На лице матери написано неодобрение, уголок ее рта сдается на милость притяжения, глаза – на милость влаги. Она протягивает руки, возводит глаза к небесам и говорит: «Aiye me re», что значит: «Это и есть моя жизнь».
– Мам… – начинаю я.
– Знаешь, почему ты мой единственный сын? – спрашивает она.
– Нет, мама, – говорю я, используя более уважительную форму, чтобы попробовать ее умаслить. Кладу пиджак со вспоротыми швами на пол.
– Когда ты появился из меня, то порвал столько сосудов, что я долго истекала кровью. Меня отвезли в Игбоби [15], сделали переливание, зашили, но ничего не помогало. В конце концов кровь перестала свертываться. Хирургам ничего не оставалось, кроме как удалить мне матку.
Ее голос спокоен, и мне это не нравится. Я хочу истерики, а этот бесчувственный тон меня тревожит. Она обычно не сдерживает злость и недовольство.
– Какие уж дети после этого. Но мы с твоим отцом отдали тебе всю нашу любовь. Он не взял другой жены, хотя мог бы. Может, вне брака у него и есть еще дети, не знаю, но он никогда не кичился этим передо мной. Ты был для меня всем.
Она садится на край постели, в полуметре от меня.
– Я люблю тебя, но ты – вор, а я не воспитывала своего ребенка вором. Ты не можешь быть моим сыном.
Это хорошо. С мелодрамой я справлюсь. Я уже готов пуститься в объяснения, как вдруг вижу, что она тянется к свистку, который есть у каждой семьи в окрестностях.
– Мам, что ты делаешь?
– Оле! Вор! – кричит она. И свистит. Я не могу поверить, мне страшно, меня выворачивает.
В Лагосе свисток – это инструмент соседского дозора. Один короткий свист ночью значит, что все спокойно. Долгая нота в любое время дня и ночи означает, что дело неладно и свистящему нужна помощь. Люди прибегут обязательно.
Я выбегаю из комнаты, вниз по лестнице, через входную дверь, в толпу, застывшую в ожидании. Они не хватают меня, потому что думают, что я удираю от неведомой опасности. Я пробегаю уже пол-улицы, минуя ошарашенную Фадеке, к тому моменту, когда мама рассказывает все линчевателям.
Услышав, что она выкрикнула мое имя, толпа бросается на Фадеке.

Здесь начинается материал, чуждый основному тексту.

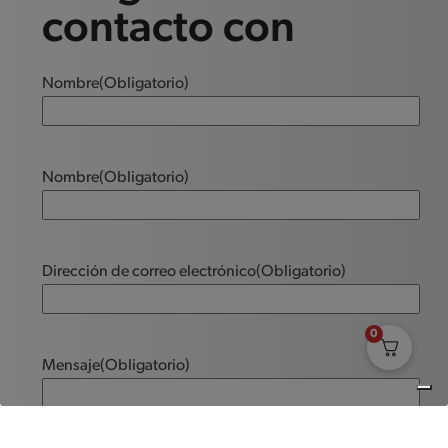
contacto con
Nombre
(Obligatorio)
Nombre
(Obligatorio)
Dirección de correo electrónico
(Obligatorio)
0
Mensaje
(Obligatorio)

Сегодня суббота, так что ни мне, ни Аминат не нужно спешить. Я знаю, что меня ждет продолжение допроса, но у меня такая апатия, что мир за пределами комнаты для меня не существует. Первое, что я вижу, открыв глаза, – корешок книги на полке «Как услышать Бога». На потолке замер трехлопастной вентилятор.
Прошлой ночью мы не добрались до спальни, и в гостиной небольшой беспорядок. Я лежу на ковре, одной ногой на софе. Голова Аминат у меня на плече, руку она перекинула мне через грудь. Кое-где тело у меня затекло, но это даже приятно. Я улавливаю рассеянный психошум Аминат, и думаю, не снится ли ей сон. Только усилием воли я не пускаю себя в ксеносферу, чтобы выяснить это.